**** GIVEN ENTRIES ****
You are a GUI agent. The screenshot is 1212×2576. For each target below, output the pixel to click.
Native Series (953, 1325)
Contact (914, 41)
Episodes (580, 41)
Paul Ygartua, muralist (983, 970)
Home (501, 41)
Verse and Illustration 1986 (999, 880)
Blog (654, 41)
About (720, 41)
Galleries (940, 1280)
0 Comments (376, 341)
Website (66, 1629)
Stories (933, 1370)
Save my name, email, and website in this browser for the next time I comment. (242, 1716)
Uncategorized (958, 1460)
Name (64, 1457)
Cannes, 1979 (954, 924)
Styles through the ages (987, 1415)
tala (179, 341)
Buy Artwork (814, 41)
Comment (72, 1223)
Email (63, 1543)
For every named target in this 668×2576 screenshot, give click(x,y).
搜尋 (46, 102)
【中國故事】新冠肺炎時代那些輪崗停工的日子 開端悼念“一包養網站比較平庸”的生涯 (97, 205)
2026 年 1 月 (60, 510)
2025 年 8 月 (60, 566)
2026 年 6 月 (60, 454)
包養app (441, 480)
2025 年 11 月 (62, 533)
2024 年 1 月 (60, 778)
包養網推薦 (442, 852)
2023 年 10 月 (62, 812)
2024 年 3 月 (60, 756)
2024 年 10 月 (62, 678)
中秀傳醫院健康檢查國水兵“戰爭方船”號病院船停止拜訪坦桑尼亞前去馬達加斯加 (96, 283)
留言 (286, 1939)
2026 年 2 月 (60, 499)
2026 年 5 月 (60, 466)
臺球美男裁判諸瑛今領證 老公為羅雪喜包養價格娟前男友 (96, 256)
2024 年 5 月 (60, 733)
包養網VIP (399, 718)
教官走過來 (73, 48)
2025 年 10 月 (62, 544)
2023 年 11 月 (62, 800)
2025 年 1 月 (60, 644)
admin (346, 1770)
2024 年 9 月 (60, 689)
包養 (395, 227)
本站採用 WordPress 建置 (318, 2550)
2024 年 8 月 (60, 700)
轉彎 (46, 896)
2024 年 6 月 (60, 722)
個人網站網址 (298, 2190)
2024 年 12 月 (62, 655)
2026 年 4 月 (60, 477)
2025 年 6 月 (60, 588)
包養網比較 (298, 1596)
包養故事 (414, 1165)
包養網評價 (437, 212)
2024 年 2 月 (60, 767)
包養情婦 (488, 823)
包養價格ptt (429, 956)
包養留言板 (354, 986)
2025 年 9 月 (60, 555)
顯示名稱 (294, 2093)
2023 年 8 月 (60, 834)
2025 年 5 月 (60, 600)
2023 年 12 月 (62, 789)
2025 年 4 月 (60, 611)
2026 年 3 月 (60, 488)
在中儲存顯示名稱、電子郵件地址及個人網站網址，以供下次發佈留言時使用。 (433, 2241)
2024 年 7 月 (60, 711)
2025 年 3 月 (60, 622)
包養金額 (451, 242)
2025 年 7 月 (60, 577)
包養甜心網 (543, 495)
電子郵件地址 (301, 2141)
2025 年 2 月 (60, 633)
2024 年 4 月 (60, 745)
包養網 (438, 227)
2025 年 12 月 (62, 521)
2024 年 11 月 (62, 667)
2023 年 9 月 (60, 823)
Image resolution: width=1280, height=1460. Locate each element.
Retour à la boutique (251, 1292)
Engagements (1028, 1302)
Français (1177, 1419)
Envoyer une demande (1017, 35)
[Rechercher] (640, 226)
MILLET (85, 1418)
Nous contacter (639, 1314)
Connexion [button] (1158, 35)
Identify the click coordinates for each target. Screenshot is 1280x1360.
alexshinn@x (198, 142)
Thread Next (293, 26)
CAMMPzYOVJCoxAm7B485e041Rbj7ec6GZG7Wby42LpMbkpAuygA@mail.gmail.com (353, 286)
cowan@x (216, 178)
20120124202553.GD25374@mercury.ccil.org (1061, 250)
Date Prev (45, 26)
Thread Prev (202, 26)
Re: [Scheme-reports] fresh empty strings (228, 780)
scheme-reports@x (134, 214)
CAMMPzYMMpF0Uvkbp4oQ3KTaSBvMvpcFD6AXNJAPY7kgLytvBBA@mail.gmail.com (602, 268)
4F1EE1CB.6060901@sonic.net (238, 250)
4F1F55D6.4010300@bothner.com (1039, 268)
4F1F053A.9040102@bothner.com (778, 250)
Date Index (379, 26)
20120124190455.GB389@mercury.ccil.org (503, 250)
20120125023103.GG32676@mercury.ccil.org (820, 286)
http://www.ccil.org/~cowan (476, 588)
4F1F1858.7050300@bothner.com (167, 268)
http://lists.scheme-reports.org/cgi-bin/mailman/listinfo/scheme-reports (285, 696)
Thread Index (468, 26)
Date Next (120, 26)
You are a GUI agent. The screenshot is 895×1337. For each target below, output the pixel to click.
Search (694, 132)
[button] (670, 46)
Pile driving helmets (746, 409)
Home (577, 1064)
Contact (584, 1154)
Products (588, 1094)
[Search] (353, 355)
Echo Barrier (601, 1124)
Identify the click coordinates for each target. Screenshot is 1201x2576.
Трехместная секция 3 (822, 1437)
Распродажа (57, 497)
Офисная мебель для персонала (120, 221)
****
[DIRECTIONS FOR THIS TASK]:
Leaving no line out, return the data above verbatim.

[OUTPUT FOR THIS EXERCISE]:
You are a GUI agent. The screenshot is 1212×2576. For each target below, output the pixel to click.
Native Series (953, 1325)
Contact (914, 41)
Episodes (580, 41)
Paul Ygartua, muralist (983, 970)
Home (501, 41)
Verse and Illustration 1986 (999, 880)
Blog (654, 41)
About (720, 41)
Galleries (940, 1280)
0 Comments (376, 341)
Website (66, 1629)
Stories (933, 1370)
Save my name, email, and website in this browser for the next time I comment. (242, 1716)
Uncategorized (958, 1460)
Name (64, 1457)
Cannes, 1979 (954, 924)
Styles through the ages (987, 1415)
tala (179, 341)
Buy Artwork (814, 41)
Comment (72, 1223)
Email (63, 1543)
For every named target in this 668×2576 screenshot, give click(x,y).
搜尋 (46, 102)
【中國故事】新冠肺炎時代那些輪崗停工的日子 開端悼念“一包養網站比較平庸”的生涯 (97, 205)
2026 年 1 月 (60, 510)
2025 年 8 月 (60, 566)
2026 年 6 月 (60, 454)
包養app (441, 480)
2025 年 11 月 (62, 533)
2024 年 1 月 (60, 778)
包養網推薦 (442, 852)
2023 年 10 月 (62, 812)
2024 年 3 月 (60, 756)
2024 年 10 月 (62, 678)
中秀傳醫院健康檢查國水兵“戰爭方船”號病院船停止拜訪坦桑尼亞前去馬達加斯加 (96, 283)
留言 (286, 1939)
2026 年 2 月 (60, 499)
2026 年 5 月 (60, 466)
臺球美男裁判諸瑛今領證 老公為羅雪喜包養價格娟前男友 (96, 256)
2024 年 5 月 (60, 733)
包養網VIP (399, 718)
教官走過來 (73, 48)
2025 年 10 月 (62, 544)
2023 年 11 月 (62, 800)
2025 年 1 月 (60, 644)
admin (346, 1770)
2024 年 9 月 (60, 689)
包養 (395, 227)
本站採用 WordPress 建置 (318, 2550)
2024 年 8 月 (60, 700)
轉彎 (46, 896)
2024 年 6 月 (60, 722)
個人網站網址 (298, 2190)
2024 年 12 月 (62, 655)
2026 年 4 月 (60, 477)
2025 年 6 月 (60, 588)
包養網比較 (298, 1596)
包養故事 (414, 1165)
包養網評價 (437, 212)
2024 年 2 月 (60, 767)
包養情婦 (488, 823)
包養價格ptt (429, 956)
包養留言板 (354, 986)
2025 年 9 月 (60, 555)
顯示名稱 (294, 2093)
2023 年 8 月 (60, 834)
2025 年 5 月 (60, 600)
2023 年 12 月 (62, 789)
2025 年 4 月 (60, 611)
2026 年 3 月 (60, 488)
在中儲存顯示名稱、電子郵件地址及個人網站網址，以供下次發佈留言時使用。 (433, 2241)
2024 年 7 月 (60, 711)
2025 年 3 月 (60, 622)
包養金額 (451, 242)
2025 年 7 月 (60, 577)
包養甜心網 (543, 495)
電子郵件地址 (301, 2141)
2025 年 2 月 (60, 633)
2024 年 4 月 (60, 745)
包養網 (438, 227)
2025 年 12 月 (62, 521)
2024 年 11 月 (62, 667)
2023 年 9 月 (60, 823)
Image resolution: width=1280, height=1460. Locate each element.
Retour à la boutique (251, 1292)
Engagements (1028, 1302)
Français (1177, 1419)
Envoyer une demande (1017, 35)
[Rechercher] (640, 226)
MILLET (85, 1418)
Nous contacter (639, 1314)
Connexion [button] (1158, 35)
Identify the click coordinates for each target. Screenshot is 1280x1360.
alexshinn@x (198, 142)
Thread Next (293, 26)
CAMMPzYOVJCoxAm7B485e041Rbj7ec6GZG7Wby42LpMbkpAuygA@mail.gmail.com (353, 286)
cowan@x (216, 178)
20120124202553.GD25374@mercury.ccil.org (1061, 250)
Date Prev (45, 26)
Thread Prev (202, 26)
Re: [Scheme-reports] fresh empty strings (228, 780)
scheme-reports@x (134, 214)
CAMMPzYMMpF0Uvkbp4oQ3KTaSBvMvpcFD6AXNJAPY7kgLytvBBA@mail.gmail.com (602, 268)
4F1EE1CB.6060901@sonic.net (238, 250)
4F1F55D6.4010300@bothner.com (1039, 268)
4F1F053A.9040102@bothner.com (778, 250)
Date Index (379, 26)
20120124190455.GB389@mercury.ccil.org (503, 250)
20120125023103.GG32676@mercury.ccil.org (820, 286)
http://www.ccil.org/~cowan (476, 588)
4F1F1858.7050300@bothner.com (167, 268)
http://lists.scheme-reports.org/cgi-bin/mailman/listinfo/scheme-reports (285, 696)
Thread Index (468, 26)
Date Next (120, 26)
You are a GUI agent. The screenshot is 895×1337. For each target below, output the pixel to click.
Search (694, 132)
[button] (670, 46)
Pile driving helmets (746, 409)
Home (577, 1064)
Contact (584, 1154)
Products (588, 1094)
[Search] (353, 355)
Echo Barrier (601, 1124)
Identify the click coordinates for each target. Screenshot is 1201x2576.
Трехместная секция 3 (822, 1437)
Распродажа (57, 497)
Офисная мебель для персонала (120, 221)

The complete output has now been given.